Instâncias internacionais
Os autores também destacam que medidas para proteger a vida, integridade e saúde dos Yanomami e Ye´Kwana também já foram deferidas pela a Corte Interamericana de Direitos Humanos (Corte IDH), de julho de 2022, que determinou medidas provisórias ao Estado brasileiro para proteção integral da saúde, alimentação e segurança dos povos indígenas Yanomami, Ye’kwana e Munduruku.

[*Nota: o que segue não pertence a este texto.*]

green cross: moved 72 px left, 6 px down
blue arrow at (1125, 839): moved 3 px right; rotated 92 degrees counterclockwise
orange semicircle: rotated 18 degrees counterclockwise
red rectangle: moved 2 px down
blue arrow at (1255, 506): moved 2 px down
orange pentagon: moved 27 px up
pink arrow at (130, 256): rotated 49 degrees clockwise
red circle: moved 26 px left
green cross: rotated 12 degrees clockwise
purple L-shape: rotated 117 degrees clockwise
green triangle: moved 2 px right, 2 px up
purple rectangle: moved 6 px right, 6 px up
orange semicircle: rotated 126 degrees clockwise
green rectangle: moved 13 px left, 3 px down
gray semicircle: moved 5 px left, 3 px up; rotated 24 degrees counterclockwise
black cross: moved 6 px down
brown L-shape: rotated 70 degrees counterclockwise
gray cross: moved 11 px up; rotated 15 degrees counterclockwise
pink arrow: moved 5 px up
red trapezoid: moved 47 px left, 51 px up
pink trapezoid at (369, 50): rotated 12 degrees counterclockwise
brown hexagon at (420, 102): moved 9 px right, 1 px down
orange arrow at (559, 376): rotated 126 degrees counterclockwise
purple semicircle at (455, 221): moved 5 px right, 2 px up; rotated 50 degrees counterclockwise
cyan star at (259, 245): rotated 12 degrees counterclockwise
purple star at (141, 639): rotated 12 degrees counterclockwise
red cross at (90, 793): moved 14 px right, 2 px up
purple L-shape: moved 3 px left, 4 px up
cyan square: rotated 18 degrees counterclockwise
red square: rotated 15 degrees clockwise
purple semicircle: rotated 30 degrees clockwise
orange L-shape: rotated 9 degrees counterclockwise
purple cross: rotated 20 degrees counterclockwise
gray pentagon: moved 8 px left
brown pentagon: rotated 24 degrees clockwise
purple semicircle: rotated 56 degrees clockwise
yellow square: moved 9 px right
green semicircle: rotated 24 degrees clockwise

“A não adoção das medidas necessárias para fazer cessar o garimpo ilegal, especialmente em Terras Indígenas e em áreas protegidas, reforça a posição do Estado brasileiro de não cumprir a decisão emanada pela Corte Interamericana. Por outro lado, a presente ADI tem o condão de tornar a legislação nacional menos permissiva ao ouro extraído ilegalmente, com severas repercussões à vida, à saúde e à segurança dos povos indígenas e comunidades tradicionais. Importa sublinhar que o ouro que sai da Terra Indígena Yanomami é extraído ilegalmente em sua totalidade, vez que se trata de Terra Indígena e, portanto, não tem origem em lavras garimpeiras com autorização para a extração do minério.”, escreveram os autores.